Olinger had a hunch that her niece would stay confident and maintain interest in her goals if she remained engaged in the math and science studies she would need. Fouad’s research supports the point. When girls feel confident that they can do math and science, it fuels their interest in the subjects, says Fouad. “And confidence comes in the doing,” says Olinger, quoting famous first lady Eleanor Roosevelt.
Do the Math & Ditch the Stereotypes
Girls who do not learn math, says Carol Bartz, chief executive officer, Yahoo, “are closing [themselves] off to three-quarters of the careers in America.” Bartz made the statement in an interview for Forbes Woman in the fall 2009 issue of the magazine, which profiled women executives who have science degrees and are leading some of the top companies in the world. Bartz holds a B.S. in computer science from the University of Wisconsin.
“Why wouldn’t we want our children to achieve their greatest goals?” Olinger rhetorically asks. “Why wouldn’t we want them to do and be their very best?” Role models, including Bartz, have emerged, and the support of the NSF, for example, in uncovering what educationally must take place for girls to succeed at math and science is significant.

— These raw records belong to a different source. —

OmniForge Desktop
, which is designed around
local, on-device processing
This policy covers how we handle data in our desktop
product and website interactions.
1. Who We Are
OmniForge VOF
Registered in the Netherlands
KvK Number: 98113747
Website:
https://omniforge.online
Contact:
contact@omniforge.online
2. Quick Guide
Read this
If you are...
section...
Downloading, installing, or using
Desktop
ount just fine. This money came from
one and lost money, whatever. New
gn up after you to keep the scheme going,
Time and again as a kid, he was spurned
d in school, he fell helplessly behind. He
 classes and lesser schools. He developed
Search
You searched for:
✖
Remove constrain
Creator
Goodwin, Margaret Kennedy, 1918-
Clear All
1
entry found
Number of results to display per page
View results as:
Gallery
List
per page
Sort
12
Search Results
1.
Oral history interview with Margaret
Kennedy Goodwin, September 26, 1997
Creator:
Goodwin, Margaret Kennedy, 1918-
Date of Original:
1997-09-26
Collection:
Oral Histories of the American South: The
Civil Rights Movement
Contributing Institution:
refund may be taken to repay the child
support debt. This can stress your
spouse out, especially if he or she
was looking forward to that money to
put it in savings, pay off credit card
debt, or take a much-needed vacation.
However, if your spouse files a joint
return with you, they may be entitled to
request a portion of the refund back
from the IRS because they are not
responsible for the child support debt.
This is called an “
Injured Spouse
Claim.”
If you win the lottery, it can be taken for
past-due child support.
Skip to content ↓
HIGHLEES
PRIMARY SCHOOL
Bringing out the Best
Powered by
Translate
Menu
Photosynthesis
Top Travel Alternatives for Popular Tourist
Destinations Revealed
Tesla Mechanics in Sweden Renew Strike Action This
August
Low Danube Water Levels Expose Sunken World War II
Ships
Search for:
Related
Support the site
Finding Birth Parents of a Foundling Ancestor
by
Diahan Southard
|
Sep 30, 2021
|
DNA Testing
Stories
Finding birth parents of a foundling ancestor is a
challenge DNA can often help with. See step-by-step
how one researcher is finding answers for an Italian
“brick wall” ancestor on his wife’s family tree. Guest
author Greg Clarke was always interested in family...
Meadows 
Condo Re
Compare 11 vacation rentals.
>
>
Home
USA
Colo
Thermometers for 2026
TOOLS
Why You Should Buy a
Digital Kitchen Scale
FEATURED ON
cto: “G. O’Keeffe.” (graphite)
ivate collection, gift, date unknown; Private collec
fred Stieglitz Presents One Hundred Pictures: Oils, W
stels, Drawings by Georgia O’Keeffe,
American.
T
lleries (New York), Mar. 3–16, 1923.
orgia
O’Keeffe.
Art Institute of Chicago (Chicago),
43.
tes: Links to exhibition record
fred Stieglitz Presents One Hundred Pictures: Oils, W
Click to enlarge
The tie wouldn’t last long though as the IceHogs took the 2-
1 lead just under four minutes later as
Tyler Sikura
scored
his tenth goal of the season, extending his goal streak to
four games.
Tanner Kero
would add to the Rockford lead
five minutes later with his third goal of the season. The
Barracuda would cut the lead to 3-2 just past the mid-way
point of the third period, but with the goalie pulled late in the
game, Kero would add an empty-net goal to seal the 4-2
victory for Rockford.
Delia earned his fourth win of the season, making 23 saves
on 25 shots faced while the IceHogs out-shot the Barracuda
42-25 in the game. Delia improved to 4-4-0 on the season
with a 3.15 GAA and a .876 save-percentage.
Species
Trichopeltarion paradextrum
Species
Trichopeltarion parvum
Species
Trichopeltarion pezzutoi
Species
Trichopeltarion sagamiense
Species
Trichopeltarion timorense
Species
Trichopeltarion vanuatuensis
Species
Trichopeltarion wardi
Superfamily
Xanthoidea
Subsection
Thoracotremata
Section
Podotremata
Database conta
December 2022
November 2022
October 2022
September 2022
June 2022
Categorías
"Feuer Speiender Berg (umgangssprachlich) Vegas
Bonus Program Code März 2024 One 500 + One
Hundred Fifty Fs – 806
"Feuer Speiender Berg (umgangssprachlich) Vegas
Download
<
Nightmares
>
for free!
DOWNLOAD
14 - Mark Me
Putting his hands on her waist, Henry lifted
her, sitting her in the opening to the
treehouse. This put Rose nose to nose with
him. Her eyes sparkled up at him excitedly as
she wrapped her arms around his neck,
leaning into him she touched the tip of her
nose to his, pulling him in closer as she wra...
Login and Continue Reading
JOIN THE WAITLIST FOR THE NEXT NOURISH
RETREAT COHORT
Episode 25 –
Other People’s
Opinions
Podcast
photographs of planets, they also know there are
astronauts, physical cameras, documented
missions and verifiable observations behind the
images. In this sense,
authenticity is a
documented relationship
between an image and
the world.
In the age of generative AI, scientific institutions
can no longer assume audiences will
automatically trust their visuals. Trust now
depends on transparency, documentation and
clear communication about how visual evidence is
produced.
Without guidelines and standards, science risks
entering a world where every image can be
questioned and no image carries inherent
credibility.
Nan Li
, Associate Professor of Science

To do the right thing in helping girls succeed, the combination of efforts must continue, says Olinger.
Thirty years ago, females made up 5 percent of the student body at Colorado School of Mines, for example. The number of female undergraduates is now 5 times what it was in the 1980s, and if more girls realize the career aspirations they are declaring today, in time the ratio of males to females in STEM disciplines may achieve near balance.
“Pretty Brainy will continue to interview girls about their aspirations,” says Olinger, “and if girls pursue the careers in math and science in which they are picturing themselves, we can look forward to graduation rates reflecting their progress in realizing their dreams.”
Pretty Brainy will keep designing preteen girls’ clothes with this vision: girls will succeed.
Heidi Olinger is the founder, president & CEO of Pretty Brainy, Inc. She has been a journalist, marketing director, executive director, foster parent, and aunt. “Being pretty brainy,” she writes, “is about believing in your capabilities and locating the self-confidence to act on your ambitions.”